Bundesverwaltungsgericht
Urt. v. 28.10.1983, Az.: BVerwG 8 C 91.82
Vertriebene; Vertriebenenausweis; Entziehung; Voraussetzungen
Bibliographie
- Gericht
- BVerwG
- Datum
- 28.10.1983
- Aktenzeichen
- BVerwG 8 C 91.82
- Entscheidungsform
- Urteil
- Referenz
- WKRS 1983, 11986
- Entscheidungsname
- [keine Angabe]
- ECLI
- [keine Angabe]
Verfahrensgang
- vorgehend
- VG München - 24.10.1979 - M 116 IX 77
- VG München- 24.10.1979 - M 117 IX 77
- VGH Bayern - 14.05.1982 - 24 B 80 A. 776
- VGH Bayern - 14.05.1982 - 24 B 80 A. 1003
Rechtsgrundlage
Fundstellen
- BVerwGE 68, 159 - 165
- NVwZ 1984, 716-717 (Volltext mit amtl. LS)
Amtlicher Leitsatz
Der Vertriebenenausweis ist zu entziehen, wenn die Voraussetzungen für seine Ausstellung nicht vorgelegen haben und der Ausweisinhaber keinen Vertrauensschutz genießt.
Die Entziehung des Ausweises ist gegenständlich auf solche mit seiner Ausstellung verbundenen Rechte und Vergünstigungen zu beschränken, auf die der Ausweisinhaber nicht schutzwürdig vertraut hat.

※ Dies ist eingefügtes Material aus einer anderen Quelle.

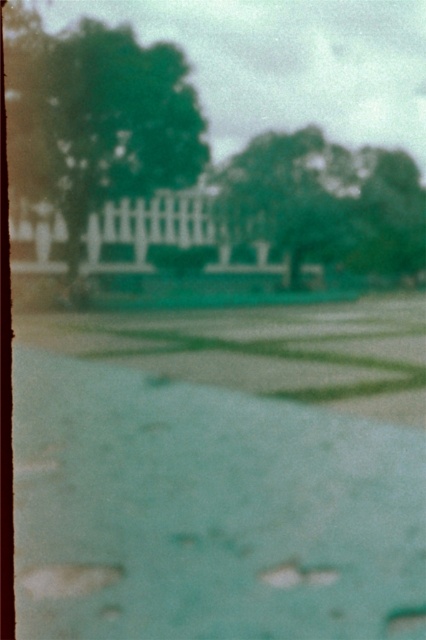 You are standing in the middle of the image and want to walk towards the green leafy tree at upper left. Which direction should you move relative to the green grass at center?

Since the green grass at center is to the right of the green leafy tree at upper left, you should move to the left to reach the tree from the center grass area.

You are a landscape architect planning to install a new sprinkler system in the garden. The sprinkler has a maximum range of 20 meters. Based on the image, will the sprinkler be able to water both the green grass at center and the green leafy tree at upper left?

The green grass at center and green leafy tree at upper left are 20.97 meters apart. Since the sprinkler has a maximum range of 20 meters, it cannot cover the distance between them, so it won

You are standing in the middle of the outdoor scene and looking towards the trees. Which green leafy tree is closer to the ground, the green leafy tree at upper left or the green leafy tree at upper center?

In der Verwaltungsstreitsache
hat der 8. Senat des Bundesverwaltungsgerichts
auf die mündliche Verhandlung vom 28. Oktober 1983
durch
den Vorsitzenden Richter am Bundesverwaltungsgericht Prof. Dr. Weyreuther und
die Richter am Bundesverwaltungsgericht Noack, Dr. David, Dr. Kleinvogel und Dr. Silberkuhl
für Recht erkannt:
Tenor:
Auf die Revision des Beklagten wird das Urteil des Bayerischen Verwaltungsgerichtshofs vom.14. Mai 1982 aufgehoben.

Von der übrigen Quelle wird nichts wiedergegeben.